Frequency of the class preceding the modal class (f_{0}) = 30

frequency of the class succeeding the modal class (f_{2}) = 16

class size(h) = 3

∴ Mode = l + \(\left[\frac{\mathrm{f}_1-\mathrm{f}_0}{2 \mathrm{f}_1-\mathrm{f}_0-\mathrm{f}_2}\right]\) × h

= 7 + \(\frac{(40-30)}{(2 \times 40-30-16)}\) × 3

= 7 + \(\left[\frac{10 \times 3}{80-30-16}\right]\)

= 7 + \(\frac{30}{34}\)

= 7 + \(\frac{15}{17}\)

= 7 + 0.88 = 7.88

Hence, the modal size of the surnames = 7.88

Question 7.

The distribution below gives the weights of 30 students of a class. Find the median weight of the students. (AS_{4}) (Mar ’16 (A.P))

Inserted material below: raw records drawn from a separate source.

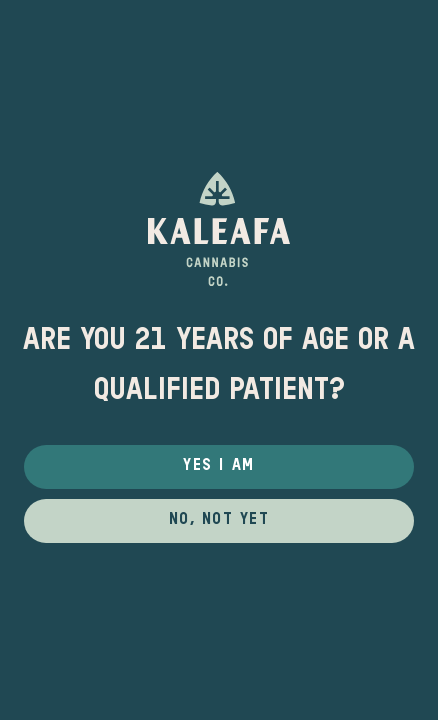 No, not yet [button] (219, 520)
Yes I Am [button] (218, 466) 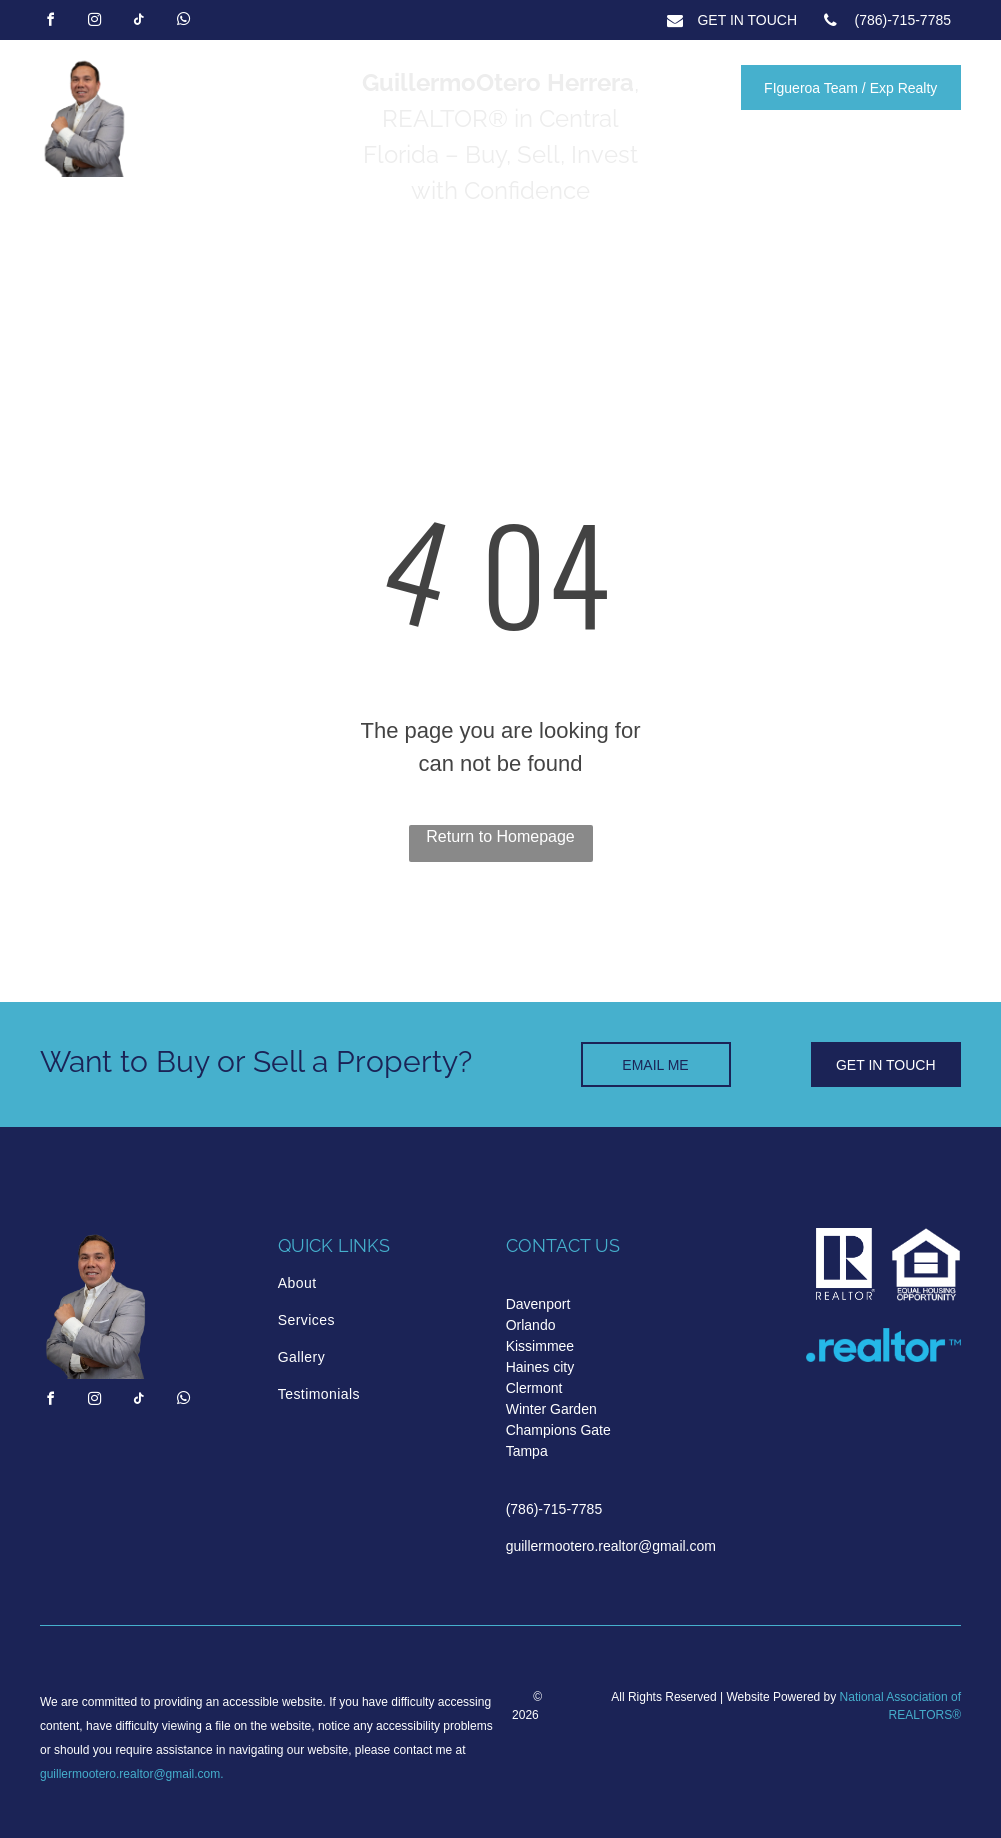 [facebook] (50, 22)
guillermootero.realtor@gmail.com (130, 1774)
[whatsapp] (183, 22)
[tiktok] (139, 22)
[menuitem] (363, 1283)
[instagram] (94, 22)
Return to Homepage (500, 836) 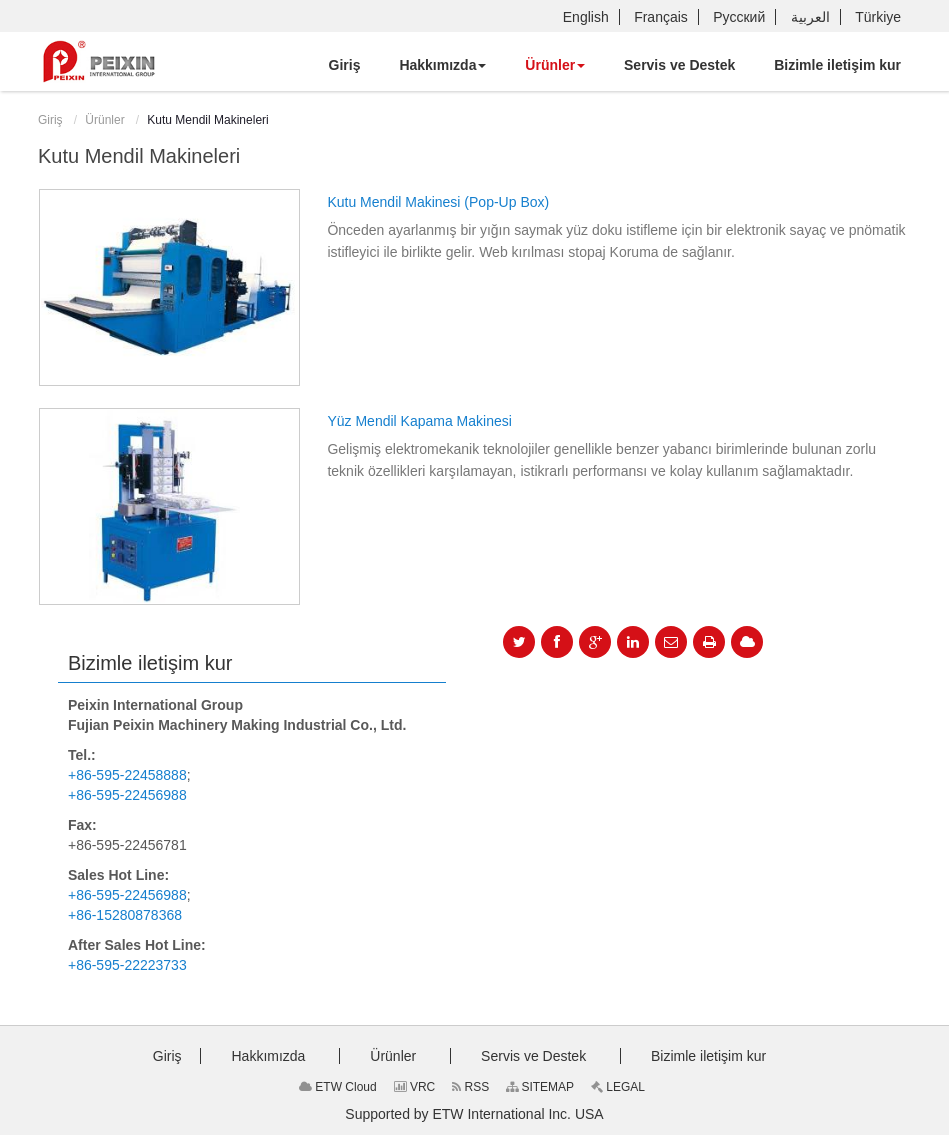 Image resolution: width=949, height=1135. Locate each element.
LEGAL (618, 1087)
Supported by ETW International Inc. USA (474, 1114)
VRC (415, 1087)
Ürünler (104, 120)
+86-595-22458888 (127, 775)
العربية (810, 17)
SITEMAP (540, 1087)
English (586, 17)
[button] (442, 65)
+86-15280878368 (125, 915)
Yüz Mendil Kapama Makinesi (419, 421)
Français (661, 17)
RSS (470, 1087)
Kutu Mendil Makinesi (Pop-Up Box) (438, 202)
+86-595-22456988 (127, 795)
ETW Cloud (338, 1087)
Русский (739, 17)
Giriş (50, 120)
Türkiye (878, 17)
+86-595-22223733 (127, 965) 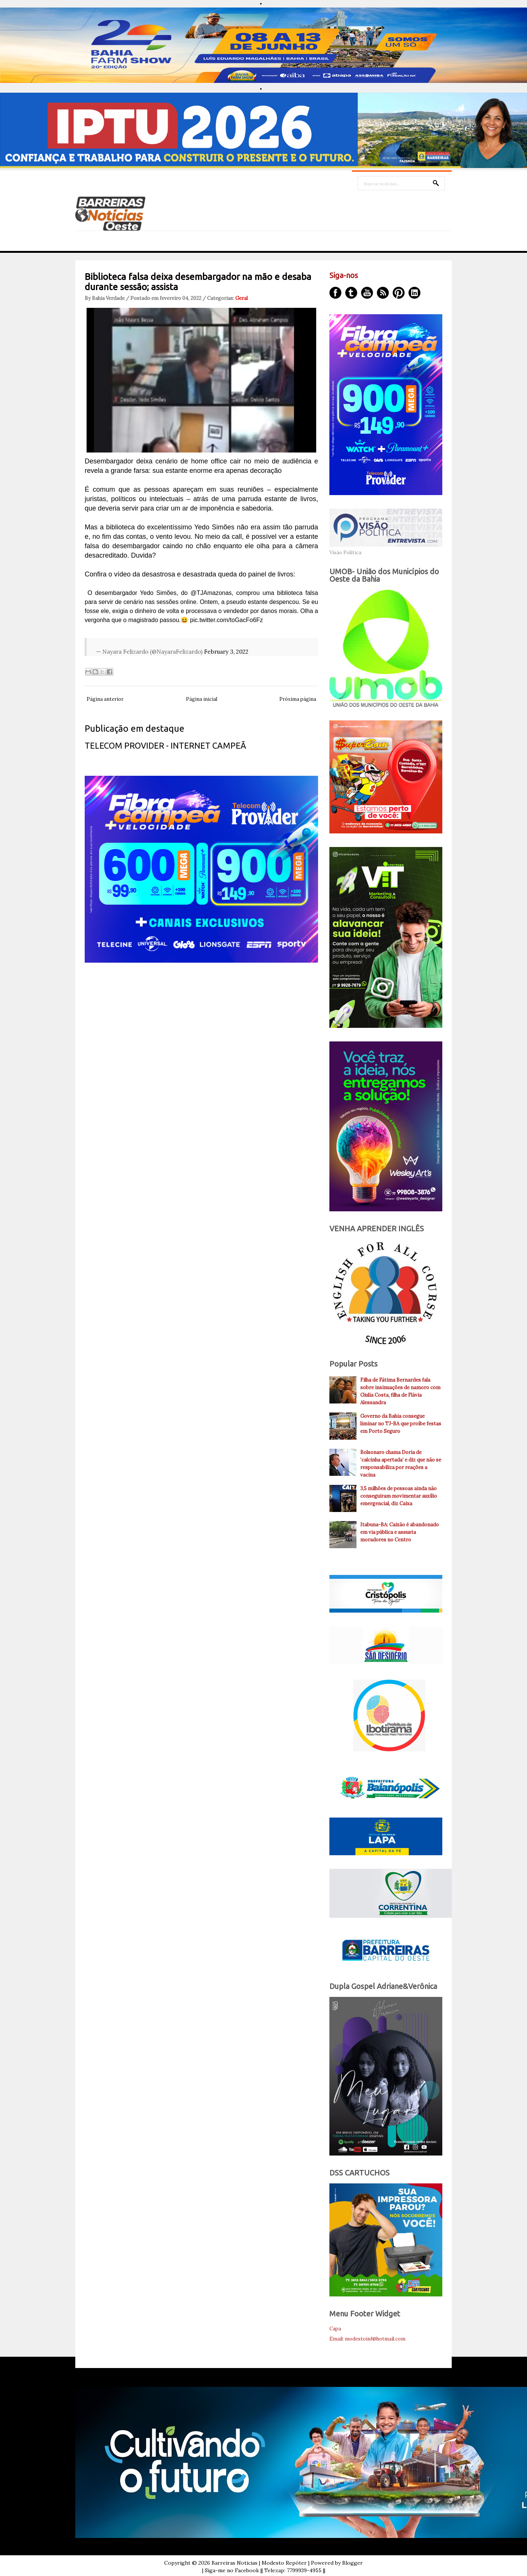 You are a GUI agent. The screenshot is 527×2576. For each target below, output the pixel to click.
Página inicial (201, 699)
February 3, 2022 (226, 651)
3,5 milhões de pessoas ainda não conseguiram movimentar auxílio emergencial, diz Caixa (398, 1496)
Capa (335, 2328)
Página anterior (105, 699)
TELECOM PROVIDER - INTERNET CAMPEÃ (165, 745)
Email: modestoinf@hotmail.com (367, 2339)
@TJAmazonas (211, 593)
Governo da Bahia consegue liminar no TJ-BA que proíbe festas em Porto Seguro (400, 1423)
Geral (241, 298)
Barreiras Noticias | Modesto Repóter (259, 2562)
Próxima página (297, 699)
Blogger (352, 2562)
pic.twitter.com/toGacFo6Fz (226, 620)
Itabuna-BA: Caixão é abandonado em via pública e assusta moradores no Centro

Weight (in kg) | 40-45 | 45-50 | 50-55 | 55-60 | 60-65 | 65-70 | 70-75 |

Number of students | 2 | 3 | 8 | 6 | 6 | 3 | 2 |

Solution:

Class Intervals weight in kgs (C.I) | No.of students (f) | cumulative frequency (cf) |

40-45 | 2 | 2 |

45-50 | 3 | 5 |

50 -55 | 8 | 13 |

55-60 | 6 | 19 |

60-65 | 6 | 25 |

65-70 | 3 | 28 |

70-75 | 2 | 30 |

Hence, n = 30; \(\frac{\mathrm{n}}{2}\) = \(\frac{30}{2}\) = 15

So, the median lies in the class 55 – 60

∴ l = 55

frequency of the median class (f) = 6

cf (cumulative frequency, of the class 50 – 55) = 13

class size (h) = 5

∴ Median = l + \(\frac{\left[\frac{\mathrm{n}}{2}-\mathrm{c.f}\right]}{\mathrm{f}}\) × h

= 55 + \(\frac{(15-13) \times 5}{6}\)

= 55 + \(\frac{2 \times 5}{6}\)

= 55 + \(\frac{5}{3}\) = 55 + 1.67

= 56.67

Hence, the median weight of the students = 56.67 kgs.